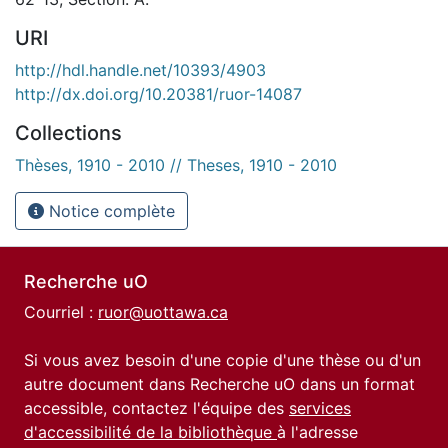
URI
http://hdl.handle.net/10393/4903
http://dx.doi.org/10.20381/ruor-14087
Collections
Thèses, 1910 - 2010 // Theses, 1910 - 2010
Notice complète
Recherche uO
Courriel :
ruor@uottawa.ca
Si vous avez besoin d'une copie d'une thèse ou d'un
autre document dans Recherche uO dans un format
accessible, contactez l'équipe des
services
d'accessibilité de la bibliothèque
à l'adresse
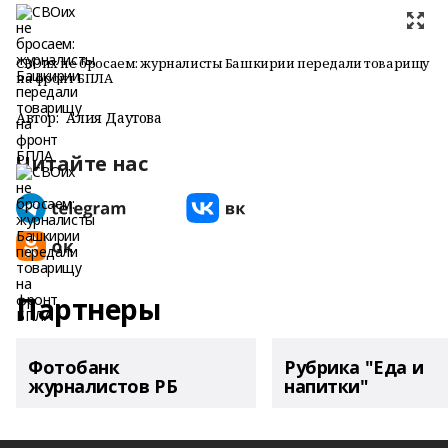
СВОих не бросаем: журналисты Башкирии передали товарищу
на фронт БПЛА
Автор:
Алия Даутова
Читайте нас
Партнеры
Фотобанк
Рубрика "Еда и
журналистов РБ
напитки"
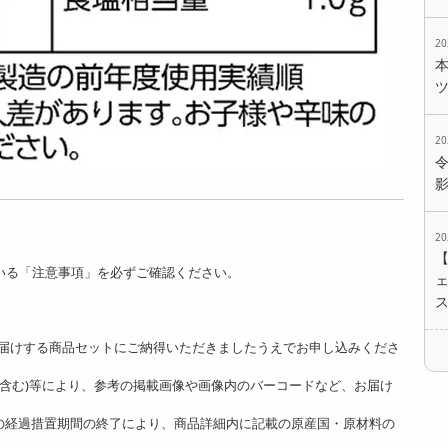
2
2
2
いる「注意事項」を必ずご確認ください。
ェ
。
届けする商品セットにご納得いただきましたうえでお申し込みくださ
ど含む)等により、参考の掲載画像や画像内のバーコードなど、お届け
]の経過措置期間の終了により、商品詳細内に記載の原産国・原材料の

--------------------------------

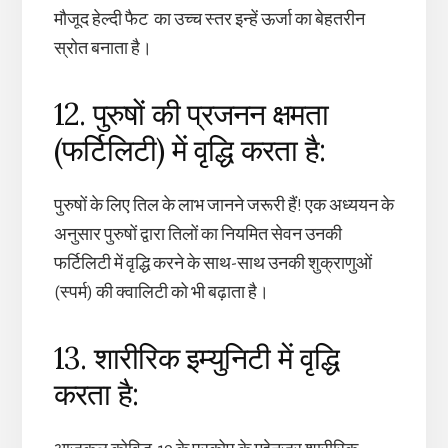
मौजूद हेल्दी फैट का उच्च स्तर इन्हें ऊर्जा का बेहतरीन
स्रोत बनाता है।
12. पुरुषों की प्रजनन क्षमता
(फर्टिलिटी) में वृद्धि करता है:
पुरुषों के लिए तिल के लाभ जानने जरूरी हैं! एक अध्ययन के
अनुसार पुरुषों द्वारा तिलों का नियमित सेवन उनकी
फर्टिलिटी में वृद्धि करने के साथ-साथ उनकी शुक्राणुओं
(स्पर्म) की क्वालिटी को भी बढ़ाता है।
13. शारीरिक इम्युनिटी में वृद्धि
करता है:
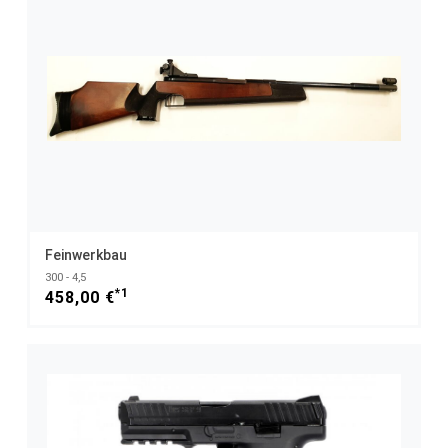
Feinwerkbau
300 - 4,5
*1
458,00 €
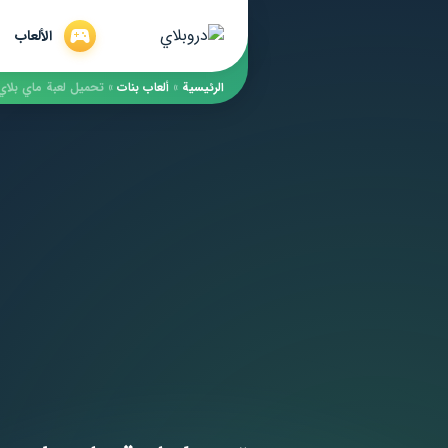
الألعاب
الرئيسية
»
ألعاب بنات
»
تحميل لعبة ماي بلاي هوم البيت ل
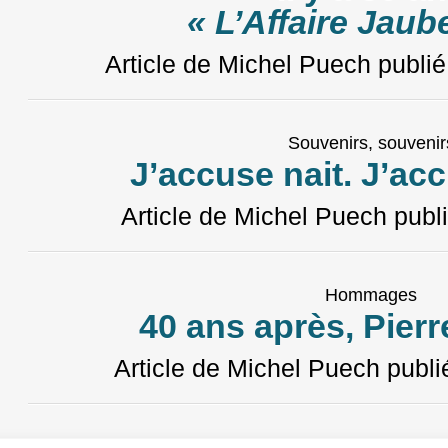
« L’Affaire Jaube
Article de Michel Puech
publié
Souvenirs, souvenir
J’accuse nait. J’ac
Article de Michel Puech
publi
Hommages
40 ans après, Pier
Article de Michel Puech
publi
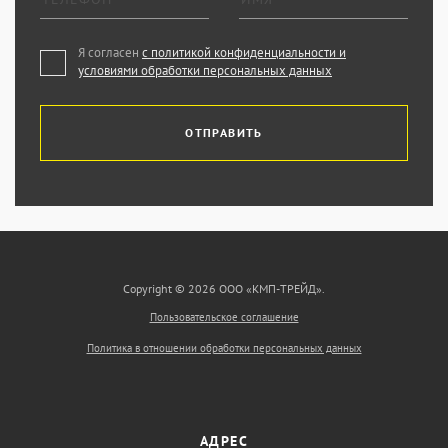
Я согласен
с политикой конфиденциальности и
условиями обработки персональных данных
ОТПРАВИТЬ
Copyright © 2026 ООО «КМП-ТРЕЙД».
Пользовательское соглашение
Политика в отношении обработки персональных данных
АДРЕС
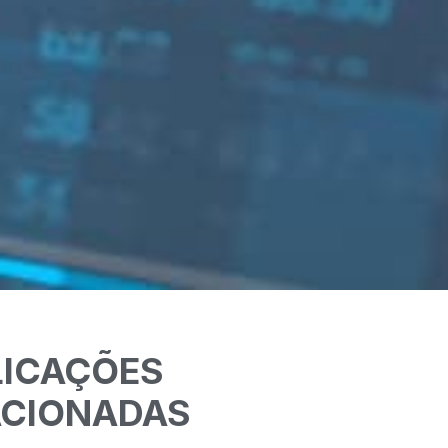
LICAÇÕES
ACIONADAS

--------------------------------

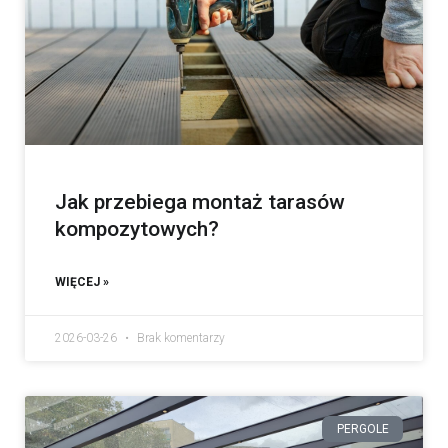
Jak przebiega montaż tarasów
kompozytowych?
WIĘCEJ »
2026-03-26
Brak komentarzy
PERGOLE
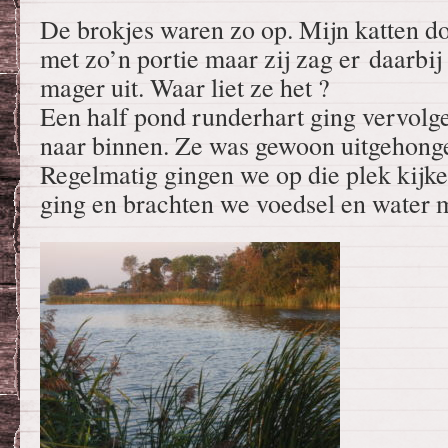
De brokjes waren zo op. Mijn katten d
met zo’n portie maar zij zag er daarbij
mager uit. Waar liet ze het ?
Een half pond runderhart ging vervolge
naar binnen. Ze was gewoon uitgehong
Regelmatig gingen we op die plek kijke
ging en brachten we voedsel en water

--------------------------------

> [TASK DETAILS]
Pull every line containing "Recherche" out of the entries.

> [ANSWER TO THE EXERCISE]
Recherche uO
autre document dans Recherche uO dans un format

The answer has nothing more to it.